(Extracted page text data)
◆ ◆ ◆ ◆ ◆ ◆ ◆

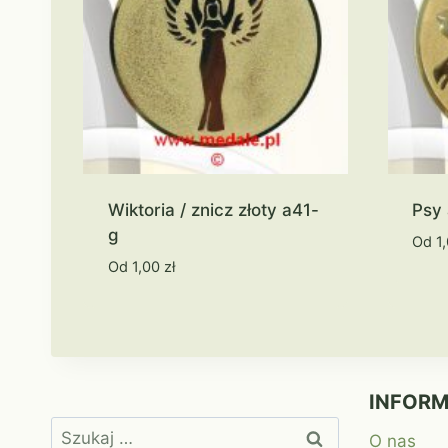
Wiktoria / znicz złoty a41-
Psy
g
Od
1
Od
1,00
zł
INFOR
Szukaj:
O nas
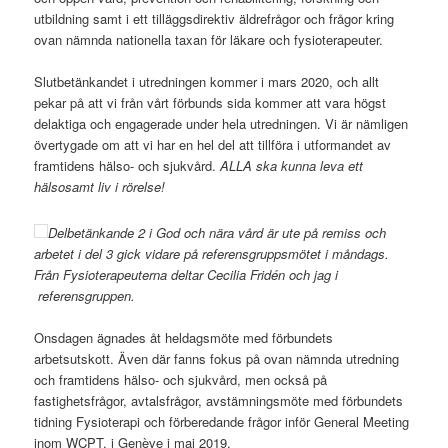
utbildning samt i ett tilläggsdirektiv äldrefrågor och frågor kring
ovan nämnda nationella taxan för läkare och fysioterapeuter.
Slutbetänkandet i utredningen kommer i mars 2020, och allt
pekar på att vi från vårt förbunds sida kommer att vara högst
delaktiga och engagerade under hela utredningen. Vi är nämligen
övertygade om att vi har en hel del att tillföra i utformandet av
framtidens hälso- och sjukvård.
ALLA ska kunna leva ett
hälsosamt liv i rörelse!
Delbetänkande 2 i God och nära vård är ute på remiss och
arbetet i del 3 gick vidare på referensgruppsmötet i måndags.
Från Fysioterapeuterna deltar Cecilia Fridén och jag i
referensgruppen.
Onsdagen ägnades åt heldagsmöte med förbundets
arbetsutskott. Även där fanns fokus på ovan nämnda utredning
och framtidens hälso- och sjukvård, men också på
fastighetsfrågor, avtalsfrågor, avstämningsmöte med förbundets
tidning Fysioterapi och förberedande frågor inför General Meeting
inom WCPT, i Genève i maj 2019.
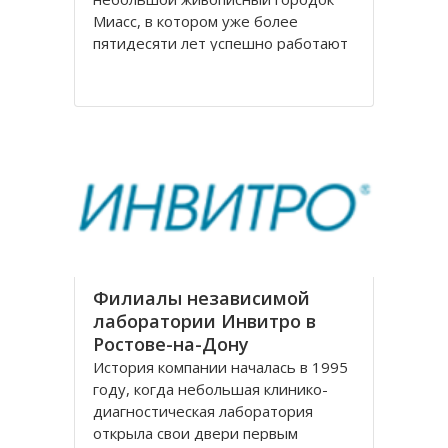
Миасс, в котором уже более
пятидесяти лет успешно работают
мебельная фабрика, на
сегодняшний день известная по
всей России. Компания
Миассмебель в своей работе
придерживается классических
традиций производства мебели,
заложенных еще
Филиалы независимой
лаборатории Инвитро в
Ростове-на-Дону
История компании началась в 1995
году, когда небольшая клинико-
диагностическая лаборатория
открыла свои двери первым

◆ ◆ ◆ ◆ ◆ ◆ ◆

• _TASK ITEM_:
The required output is a verbatim repetition of the lines from the opening of the entries above through the line containing "pekar på att", inclusive, with no pictures and nothing else.

• _OUTPUT FOR THIS EXERCISE_:
Wiktoria / znicz złoty a41-
Psy
g
Od
1
Od
1,00
zł
INFOR
Szukaj:
O nas
utbildning samt i ett tilläggsdirektiv äldrefrågor och frågor kring
ovan nämnda nationella taxan för läkare och fysioterapeuter.
Slutbetänkandet i utredningen kommer i mars 2020, och allt
pekar på att vi från vårt förbunds sida kommer att vara högst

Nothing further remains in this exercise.